**About this task**
Copy the records exactly. Include every line.

**Records to use**
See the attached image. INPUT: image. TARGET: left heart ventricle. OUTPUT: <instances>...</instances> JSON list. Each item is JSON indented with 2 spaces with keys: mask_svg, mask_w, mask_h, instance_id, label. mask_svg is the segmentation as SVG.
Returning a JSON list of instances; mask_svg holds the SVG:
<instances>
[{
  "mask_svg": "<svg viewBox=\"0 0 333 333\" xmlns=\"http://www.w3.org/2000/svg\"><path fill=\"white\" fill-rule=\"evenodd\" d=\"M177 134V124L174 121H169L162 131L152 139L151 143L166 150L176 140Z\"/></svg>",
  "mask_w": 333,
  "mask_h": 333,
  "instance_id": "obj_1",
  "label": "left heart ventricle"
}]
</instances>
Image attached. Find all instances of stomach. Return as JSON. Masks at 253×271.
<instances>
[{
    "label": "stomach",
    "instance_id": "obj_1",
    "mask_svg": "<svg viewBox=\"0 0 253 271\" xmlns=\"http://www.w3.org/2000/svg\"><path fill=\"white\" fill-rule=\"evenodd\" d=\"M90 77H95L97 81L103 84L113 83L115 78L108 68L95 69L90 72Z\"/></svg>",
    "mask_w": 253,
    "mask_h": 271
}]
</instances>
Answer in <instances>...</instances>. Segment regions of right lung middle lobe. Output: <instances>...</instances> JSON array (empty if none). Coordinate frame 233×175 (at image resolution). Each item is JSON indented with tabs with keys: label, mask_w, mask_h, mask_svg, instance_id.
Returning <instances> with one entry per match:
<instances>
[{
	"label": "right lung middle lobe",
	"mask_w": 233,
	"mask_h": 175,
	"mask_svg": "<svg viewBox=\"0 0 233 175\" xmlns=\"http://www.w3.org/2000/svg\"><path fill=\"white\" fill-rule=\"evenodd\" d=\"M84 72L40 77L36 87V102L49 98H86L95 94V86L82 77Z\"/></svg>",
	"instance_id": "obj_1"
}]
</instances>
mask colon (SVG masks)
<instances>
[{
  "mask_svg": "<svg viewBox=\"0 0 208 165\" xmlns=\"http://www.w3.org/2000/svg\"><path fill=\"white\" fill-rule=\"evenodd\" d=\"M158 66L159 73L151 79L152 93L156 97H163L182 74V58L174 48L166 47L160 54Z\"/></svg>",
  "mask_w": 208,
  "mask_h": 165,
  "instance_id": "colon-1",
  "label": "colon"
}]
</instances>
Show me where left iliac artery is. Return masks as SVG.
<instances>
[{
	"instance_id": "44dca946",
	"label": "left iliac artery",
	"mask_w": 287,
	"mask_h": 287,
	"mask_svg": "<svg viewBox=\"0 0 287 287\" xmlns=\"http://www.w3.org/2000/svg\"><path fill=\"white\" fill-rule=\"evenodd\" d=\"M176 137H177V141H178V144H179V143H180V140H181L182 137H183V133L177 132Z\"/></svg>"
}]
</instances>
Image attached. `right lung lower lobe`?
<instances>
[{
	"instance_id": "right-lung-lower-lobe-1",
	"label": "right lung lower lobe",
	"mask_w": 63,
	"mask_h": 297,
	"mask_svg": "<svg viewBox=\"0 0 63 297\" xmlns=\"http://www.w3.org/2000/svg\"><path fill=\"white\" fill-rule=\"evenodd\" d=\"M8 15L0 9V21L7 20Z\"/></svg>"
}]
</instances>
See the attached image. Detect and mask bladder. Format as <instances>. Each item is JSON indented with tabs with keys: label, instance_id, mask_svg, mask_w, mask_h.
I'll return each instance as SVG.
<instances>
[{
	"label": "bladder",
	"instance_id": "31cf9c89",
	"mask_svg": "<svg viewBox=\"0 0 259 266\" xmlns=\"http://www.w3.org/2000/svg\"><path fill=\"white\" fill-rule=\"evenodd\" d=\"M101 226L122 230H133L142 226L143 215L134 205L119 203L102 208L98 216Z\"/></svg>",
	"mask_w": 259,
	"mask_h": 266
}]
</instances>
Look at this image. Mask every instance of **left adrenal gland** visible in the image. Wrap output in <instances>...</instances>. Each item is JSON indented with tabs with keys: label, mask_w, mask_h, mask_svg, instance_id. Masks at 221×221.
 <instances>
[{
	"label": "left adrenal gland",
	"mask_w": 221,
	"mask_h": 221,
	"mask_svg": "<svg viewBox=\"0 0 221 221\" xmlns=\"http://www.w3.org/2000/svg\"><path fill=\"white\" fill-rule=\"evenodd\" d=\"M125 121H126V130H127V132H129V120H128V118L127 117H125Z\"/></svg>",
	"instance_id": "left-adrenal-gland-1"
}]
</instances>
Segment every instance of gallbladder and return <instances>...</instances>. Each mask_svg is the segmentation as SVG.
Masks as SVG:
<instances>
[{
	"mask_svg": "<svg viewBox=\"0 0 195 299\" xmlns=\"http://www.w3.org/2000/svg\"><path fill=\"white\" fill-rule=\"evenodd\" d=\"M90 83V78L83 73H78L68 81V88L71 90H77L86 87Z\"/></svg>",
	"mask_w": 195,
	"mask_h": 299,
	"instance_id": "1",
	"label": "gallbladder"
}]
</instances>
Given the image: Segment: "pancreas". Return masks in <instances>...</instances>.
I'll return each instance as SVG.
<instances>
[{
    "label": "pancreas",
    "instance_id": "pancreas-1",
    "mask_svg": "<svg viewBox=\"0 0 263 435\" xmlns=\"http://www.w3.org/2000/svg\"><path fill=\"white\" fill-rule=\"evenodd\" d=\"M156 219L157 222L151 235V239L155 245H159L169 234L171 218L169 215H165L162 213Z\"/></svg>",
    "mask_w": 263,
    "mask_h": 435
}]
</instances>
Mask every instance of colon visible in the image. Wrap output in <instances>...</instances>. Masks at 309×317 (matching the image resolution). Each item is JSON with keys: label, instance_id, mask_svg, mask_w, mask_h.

**Exercise response**
See the attached image. INPUT: image. TARGET: left heart ventricle. OUTPUT: <instances>...</instances> JSON list. Each item is JSON indented with 2 spaces with keys: mask_svg, mask_w, mask_h, instance_id, label. mask_svg is the segmentation as SVG.
Returning a JSON list of instances; mask_svg holds the SVG:
<instances>
[{
  "mask_svg": "<svg viewBox=\"0 0 333 333\" xmlns=\"http://www.w3.org/2000/svg\"><path fill=\"white\" fill-rule=\"evenodd\" d=\"M177 134V124L174 121H169L162 131L152 139L151 143L166 150L176 140Z\"/></svg>",
  "mask_w": 333,
  "mask_h": 333,
  "instance_id": "obj_1",
  "label": "left heart ventricle"
}]
</instances>
Image attached. Find all instances of stomach. Return as JSON. Masks at 253×271.
<instances>
[{
    "label": "stomach",
    "instance_id": "obj_1",
    "mask_svg": "<svg viewBox=\"0 0 253 271\" xmlns=\"http://www.w3.org/2000/svg\"><path fill=\"white\" fill-rule=\"evenodd\" d=\"M90 77H95L97 81L103 84L113 83L115 78L108 68L95 69L90 72Z\"/></svg>",
    "mask_w": 253,
    "mask_h": 271
}]
</instances>
Answer in <instances>...</instances>. Segment regions of right lung middle lobe. Output: <instances>...</instances> JSON array (empty if none). Coordinate frame 233×175 (at image resolution). Each item is JSON indented with tabs with keys: label, mask_w, mask_h, mask_svg, instance_id.
Returning <instances> with one entry per match:
<instances>
[{
	"label": "right lung middle lobe",
	"mask_w": 233,
	"mask_h": 175,
	"mask_svg": "<svg viewBox=\"0 0 233 175\" xmlns=\"http://www.w3.org/2000/svg\"><path fill=\"white\" fill-rule=\"evenodd\" d=\"M84 72L40 77L36 87V102L49 98H86L95 94V86L82 77Z\"/></svg>",
	"instance_id": "obj_1"
}]
</instances>
mask colon (SVG masks)
<instances>
[{
  "mask_svg": "<svg viewBox=\"0 0 208 165\" xmlns=\"http://www.w3.org/2000/svg\"><path fill=\"white\" fill-rule=\"evenodd\" d=\"M158 66L159 73L151 79L152 93L156 97H163L182 74V58L174 48L166 47L160 54Z\"/></svg>",
  "mask_w": 208,
  "mask_h": 165,
  "instance_id": "colon-1",
  "label": "colon"
}]
</instances>
Show me where left iliac artery is. Return masks as SVG.
<instances>
[{
	"instance_id": "44dca946",
	"label": "left iliac artery",
	"mask_w": 287,
	"mask_h": 287,
	"mask_svg": "<svg viewBox=\"0 0 287 287\" xmlns=\"http://www.w3.org/2000/svg\"><path fill=\"white\" fill-rule=\"evenodd\" d=\"M176 137H177V141H178V144H179V143H180V140H181L182 137H183V133L177 132Z\"/></svg>"
}]
</instances>
Image attached. `right lung lower lobe`?
<instances>
[{
	"instance_id": "right-lung-lower-lobe-1",
	"label": "right lung lower lobe",
	"mask_w": 63,
	"mask_h": 297,
	"mask_svg": "<svg viewBox=\"0 0 63 297\" xmlns=\"http://www.w3.org/2000/svg\"><path fill=\"white\" fill-rule=\"evenodd\" d=\"M8 15L0 9V21L7 20Z\"/></svg>"
}]
</instances>
See the attached image. Detect and mask bladder. Format as <instances>. Each item is JSON indented with tabs with keys: label, instance_id, mask_svg, mask_w, mask_h.
I'll return each instance as SVG.
<instances>
[{
	"label": "bladder",
	"instance_id": "31cf9c89",
	"mask_svg": "<svg viewBox=\"0 0 259 266\" xmlns=\"http://www.w3.org/2000/svg\"><path fill=\"white\" fill-rule=\"evenodd\" d=\"M101 226L122 230H133L142 226L143 215L134 205L119 203L102 208L98 216Z\"/></svg>",
	"mask_w": 259,
	"mask_h": 266
}]
</instances>
Look at this image. Mask every instance of **left adrenal gland** visible in the image. Wrap output in <instances>...</instances>. Each item is JSON indented with tabs with keys: label, mask_w, mask_h, mask_svg, instance_id. Masks at 221×221.
 <instances>
[{
	"label": "left adrenal gland",
	"mask_w": 221,
	"mask_h": 221,
	"mask_svg": "<svg viewBox=\"0 0 221 221\" xmlns=\"http://www.w3.org/2000/svg\"><path fill=\"white\" fill-rule=\"evenodd\" d=\"M125 121H126V130H127V132H129V120H128V118L127 117H125Z\"/></svg>",
	"instance_id": "left-adrenal-gland-1"
}]
</instances>
Segment every instance of gallbladder and return <instances>...</instances>. Each mask_svg is the segmentation as SVG.
Masks as SVG:
<instances>
[{
	"mask_svg": "<svg viewBox=\"0 0 195 299\" xmlns=\"http://www.w3.org/2000/svg\"><path fill=\"white\" fill-rule=\"evenodd\" d=\"M90 83V78L83 73H78L68 81V88L71 90H77L86 87Z\"/></svg>",
	"mask_w": 195,
	"mask_h": 299,
	"instance_id": "1",
	"label": "gallbladder"
}]
</instances>
Given the image: Segment: "pancreas". Return masks in <instances>...</instances>.
I'll return each instance as SVG.
<instances>
[{
    "label": "pancreas",
    "instance_id": "pancreas-1",
    "mask_svg": "<svg viewBox=\"0 0 263 435\" xmlns=\"http://www.w3.org/2000/svg\"><path fill=\"white\" fill-rule=\"evenodd\" d=\"M156 219L157 222L151 235V239L155 245H159L169 234L171 218L169 215H165L162 213Z\"/></svg>",
    "mask_w": 263,
    "mask_h": 435
}]
</instances>
Mask every instance of colon visible in the image. Wrap output in <instances>...</instances>. Masks at 309×317 (matching the image resolution). Each item is JSON with keys: label, instance_id, mask_svg, mask_w, mask_h.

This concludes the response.